Neuroscience just sounds as if it’s more “real.” If a political candidate needs to be assessed for Alzheimer’s, what kind of diagnosis would you trust more: one based on a detailed series of cognitive tests, or one based on an MRI scan? In this 2014 study, psychology students who were told of the MRI scenario were more convinced of the evidence for his Alzheimer’s, while those who were told he got cognitive tests were more likely to be skeptical of the diagnosis. In reality, though, Alzheimer’s diagnoses are based on cognitive tests, with detailed manuals to interpret them, while there are no solid criteria to detect Alzheimer’s by MRI.
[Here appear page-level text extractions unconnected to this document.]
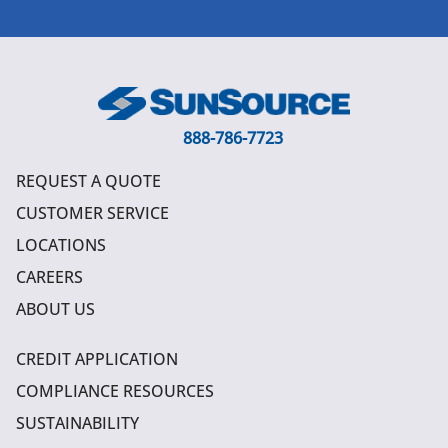
888-786-7723
REQUEST A QUOTE
CUSTOMER SERVICE
LOCATIONS
CAREERS
ABOUT US
CREDIT APPLICATION
COMPLIANCE RESOURCES
SUSTAINABILITY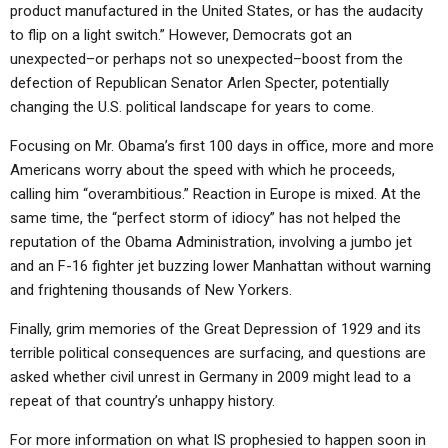
product manufactured in the United States, or has the audacity
to flip on a light switch.” However, Democrats got an
unexpected–or perhaps not so unexpected–boost from the
defection of Republican Senator Arlen Specter, potentially
changing the U.S. political landscape for years to come.
Focusing on Mr. Obama’s first 100 days in office, more and more
Americans worry about the speed with which he proceeds,
calling him “overambitious.” Reaction in Europe is mixed. At the
same time, the “perfect storm of idiocy” has not helped the
reputation of the Obama Administration, involving a jumbo jet
and an F-16 fighter jet buzzing lower Manhattan without warning
and frightening thousands of New Yorkers.
Finally, grim memories of the Great Depression of 1929 and its
terrible political consequences are surfacing, and questions are
asked whether civil unrest in Germany in 2009 might lead to a
repeat of that country’s unhappy history.
For more information on what IS prophesied to happen soon in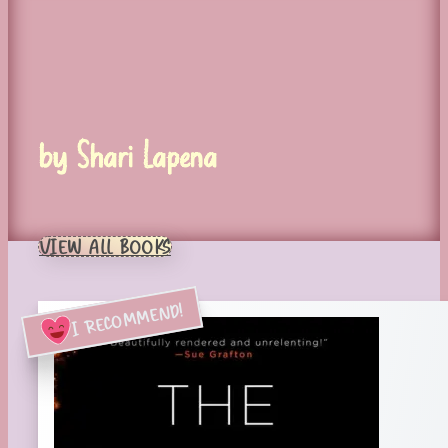
by Shari Lapena
VIEW ALL BOOKS
I RECOMMEND!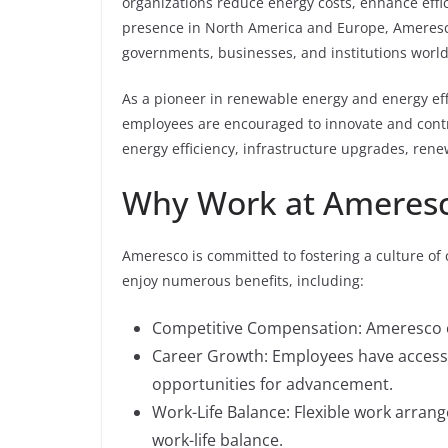
organizations reduce energy costs, enhance effic
presence in North America and Europe, Ameresco
governments, businesses, and institutions worl
As a pioneer in renewable energy and energy ef
employees are encouraged to innovate and contri
energy efficiency, infrastructure upgrades, rene
Why Work at Ameres
Ameresco is committed to fostering a culture of 
enjoy numerous benefits, including:
Competitive Compensation: Ameresco of
Career Growth: Employees have access
opportunities for advancement.
Work-Life Balance: Flexible work arran
work-life balance.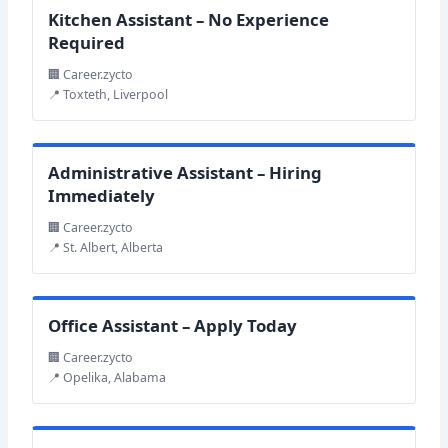
Kitchen Assistant – No Experience
Required
🏢 Career.zycto
📍 Toxteth, Liverpool
Administrative Assistant – Hiring
Immediately
🏢 Career.zycto
📍 St. Albert, Alberta
Office Assistant – Apply Today
🏢 Career.zycto
📍 Opelika, Alabama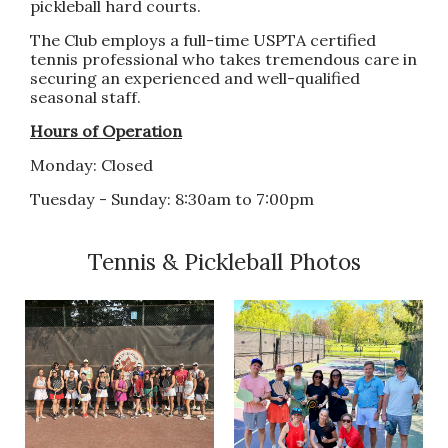
pickleball hard courts.
The Club employs a full-time USPTA certified
tennis professional who takes tremendous care in
securing an experienced and well-qualified
seasonal staff.
Hours of Operation
Monday: Closed
Tuesday - Sunday: 8:30am to 7:00pm
Tennis & Pickleball Photos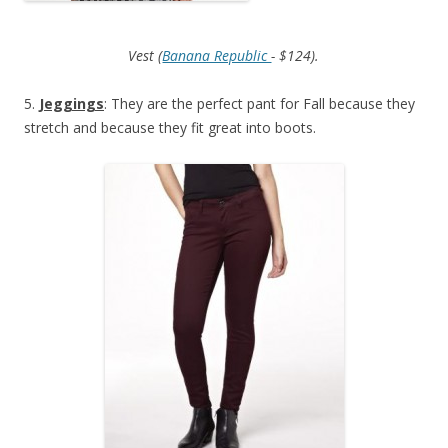
Vest (
Banana Republic
- $124).
5.
Jeggings
: They are the perfect pant for Fall because they
stretch and because they fit great into boots.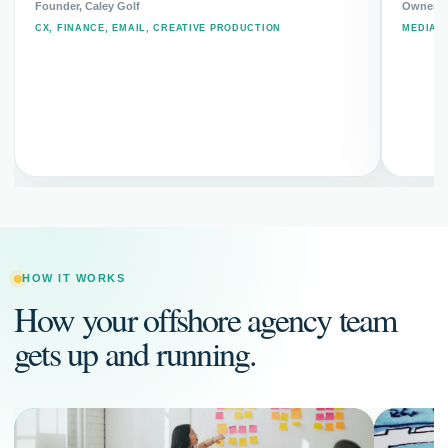
Founder, Caley Golf
Owner, 
CX, FINANCE, EMAIL, CREATIVE PRODUCTION
MEDIA 
HOW IT WORKS
How your offshore agency team
gets up and running.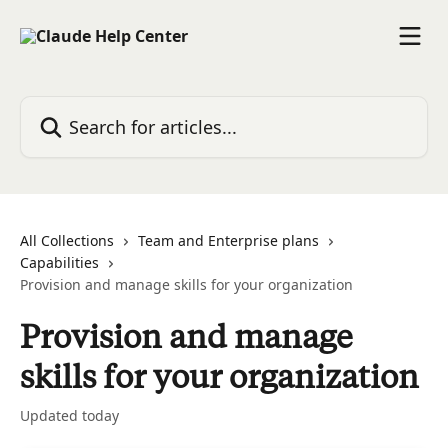
Skip to main content
Search for articles...
All Collections
Team and Enterprise plans
Capabilities
Provision and manage skills for your organization
Provision and manage
skills for your organization
Updated today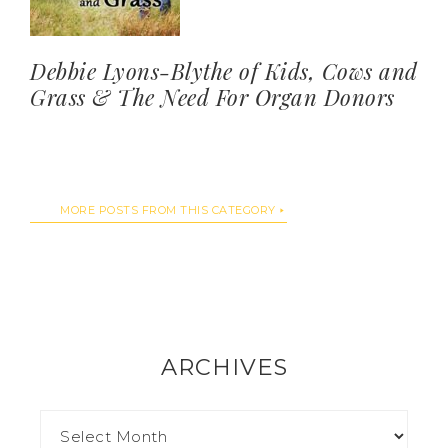
Debbie Lyons-Blythe of Kids, Cows and
Grass & The Need For Organ Donors
MORE POSTS FROM THIS CATEGORY
ARCHIVES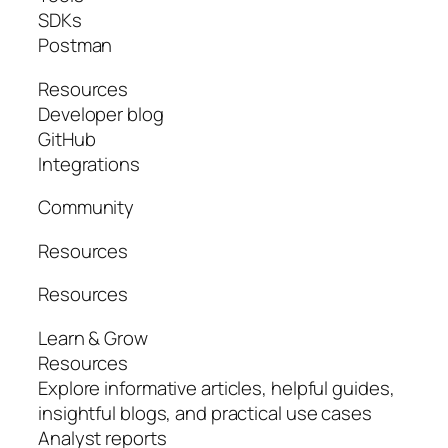
SDKs
Postman
Resources
Developer blog
GitHub
Integrations
Community
Resources
Resources
Learn & Grow
Resources
Explore informative articles, helpful guides,
insightful blogs, and practical use cases
Analyst reports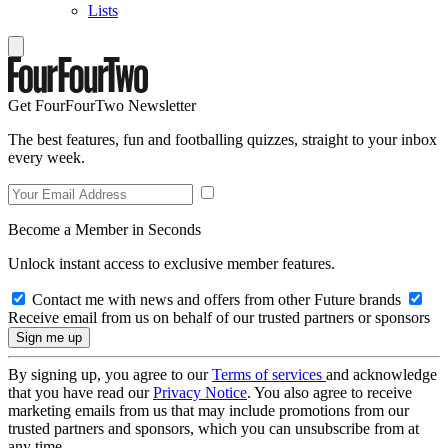
Lists
Get FourFourTwo Newsletter
The best features, fun and footballing quizzes, straight to your inbox
every week.
Become a Member in Seconds
Unlock instant access to exclusive member features.
Contact me with news and offers from other Future brands
Receive email from us on behalf of our trusted partners or sponsors
By signing up, you agree to our
Terms of services
and acknowledge
that you have read our
Privacy Notice
. You also agree to receive
marketing emails from us that may include promotions from our
trusted partners and sponsors, which you can unsubscribe from at
any time.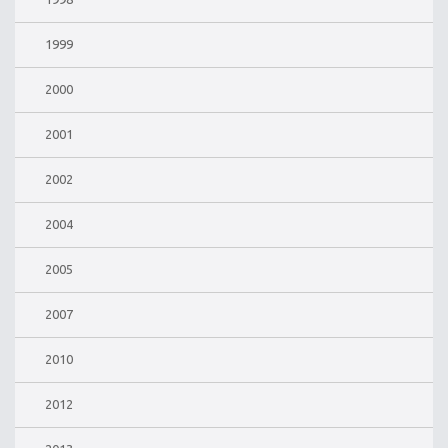
1999
2000
2001
2002
2004
2005
2007
2010
2012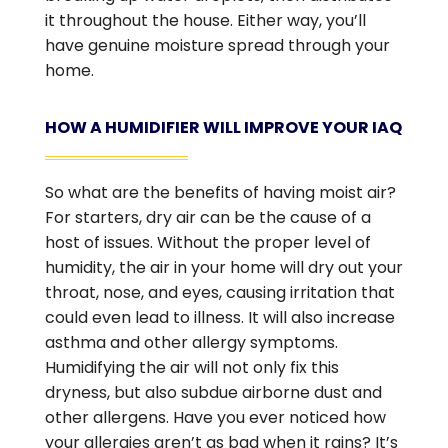
it throughout the house. Either way, you’ll
have genuine moisture spread through your
home.
HOW A HUMIDIFIER WILL IMPROVE YOUR IAQ
So what are the benefits of having moist air?
For starters, dry air can be the cause of a
host of issues. Without the proper level of
humidity, the air in your home will dry out your
throat, nose, and eyes, causing irritation that
could even lead to illness. It will also increase
asthma and other allergy symptoms.
Humidifying the air will not only fix this
dryness, but also subdue airborne dust and
other allergens. Have you ever noticed how
your allergies aren’t as bad when it rains? It’s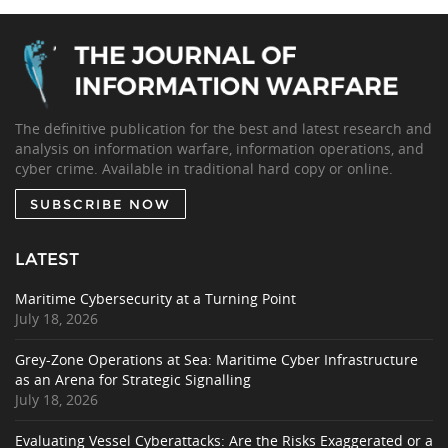
The definitive publication for the best and latest research and
analysis on information warfare, information operations, and
cyber crime. Available in traditional hard copy or online.
SUBSCRIBE NOW
LATEST
Maritime Cybersecurity at a Turning Point
July 18, 2026
Grey-Zone Operations at Sea: Maritime Cyber Infrastructure
as an Arena for Strategic Signalling
July 18, 2026
Evaluating Vessel Cyberattacks: Are the Risks Exaggerated or a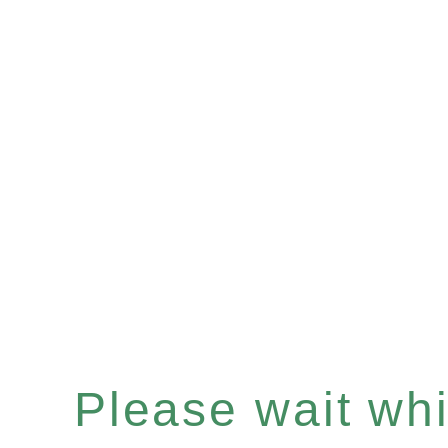
Please wait whil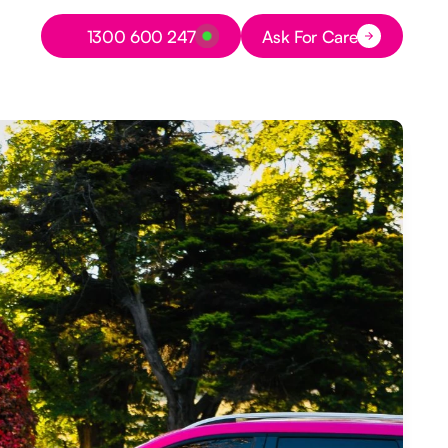
Button Text
1300 600 247
Ask For Care
Button Text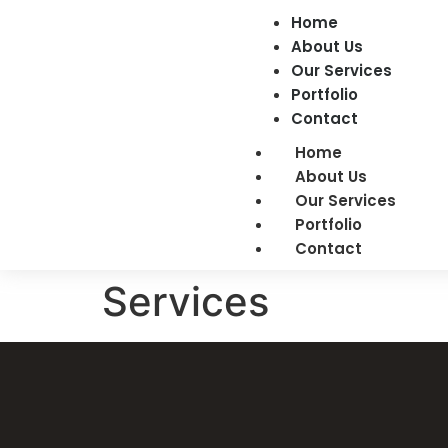
Home
About Us
Our Services
Portfolio
Contact
Home
About Us
Our Services
Portfolio
Contact
Services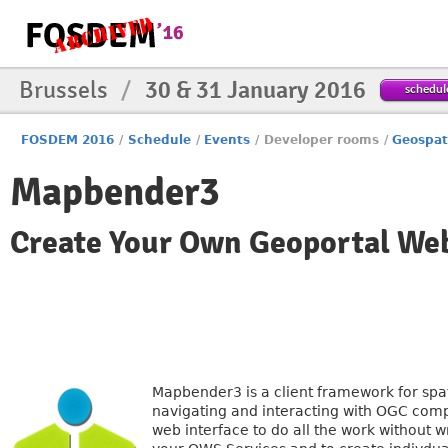
Brussels
/
30 & 31 January 2016
schedul
FOSDEM 2016
/
Schedule
/
Events
/
Developer rooms
/
Geospat
Mapbender3
Create Your Own Geoportal Web
Mapbender3 is a client framework for spati
navigating and interacting with OGC comp
web interface to do all the work without w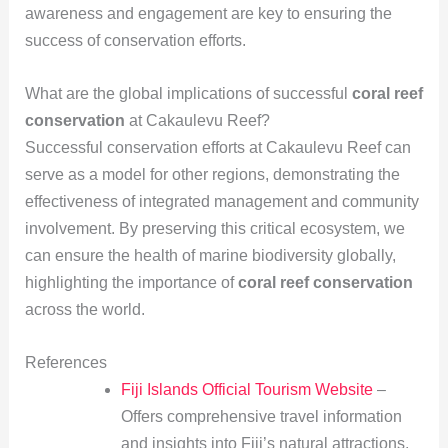
awareness and engagement are key to ensuring the
success of conservation efforts.
What are the global implications of successful
coral reef
conservation
at Cakaulevu Reef?
Successful conservation efforts at Cakaulevu Reef can
serve as a model for other regions, demonstrating the
effectiveness of integrated management and community
involvement. By preserving this critical ecosystem, we
can ensure the health of marine biodiversity globally,
highlighting the importance of
coral reef conservation
across the world.
References
Fiji Islands Official Tourism Website
–
Offers comprehensive travel information
and insights into Fiji’s natural attractions,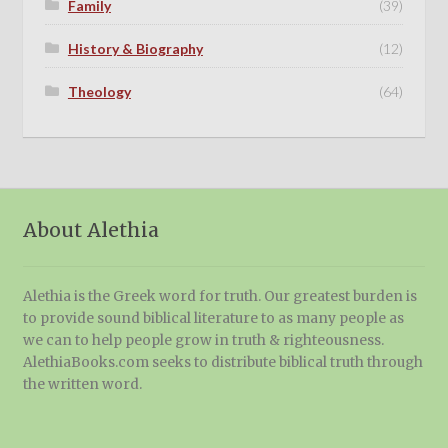
Family
(39)
History & Biography
(12)
Theology
(64)
About Alethia
Alethia is the Greek word for truth. Our greatest burden is
to provide sound biblical literature to as many people as
we can to help people grow in truth & righteousness.
AlethiaBooks.com seeks to distribute biblical truth through
the written word.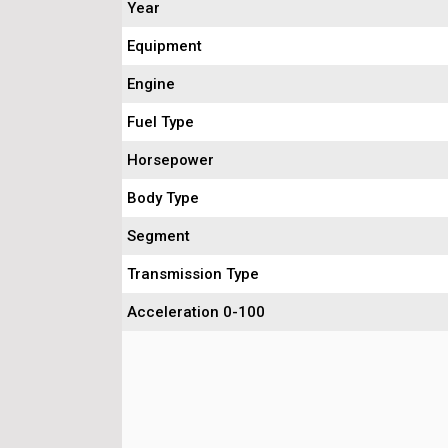
Year
Equipment
Engine
Fuel Type
Horsepower
Body Type
Segment
Transmission Type
Acceleration 0-100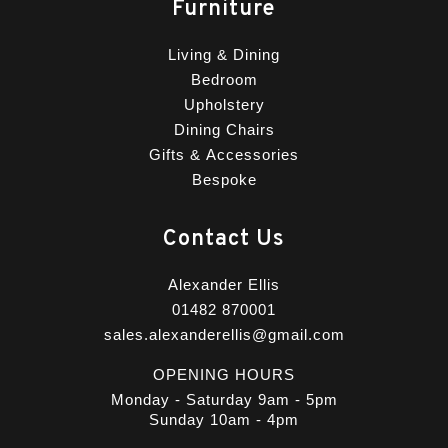
Furniture
Living & Dining
Bedroom
Upholstery
Dining Chairs
Gifts & Accessories
Bespoke
Contact Us
Alexander Ellis
01482 870001
sales.alexanderellis@gmail.com
OPENING HOURS
Monday - Saturday 9am - 5pm
Sunday 10am - 4pm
It makes sense, then, that “brain-based” programs would hold more appeal than programs simply described as “evidence-based”; they sound as if they’re based in more rigorous science. But even the most legitimate science may not be so useful in context. Even if particle physics is considered more rigorous than chemistry, we “would almost never think of acidity in terms of particle physics” rather than in chemical terms, says this theoretical physicist, “because it is too far removed.” Similarly, distilled neuroscience results that are far removed from the messy, complicated reality of the classroom may not offer the solutions they seem to promise.
In the Meantime
There is no doubt that the growing field of neuroscience holds great potential. If there is still much to discover about the organ containing everything we learn, we may find new ways for learning to improve. But please, let such discoveries be found in controlled experiments by those trained to interpret them, and let new approaches be recommended only after being tested in real classroom settings. For now, please don’t hastily experiment with learners’ real educations.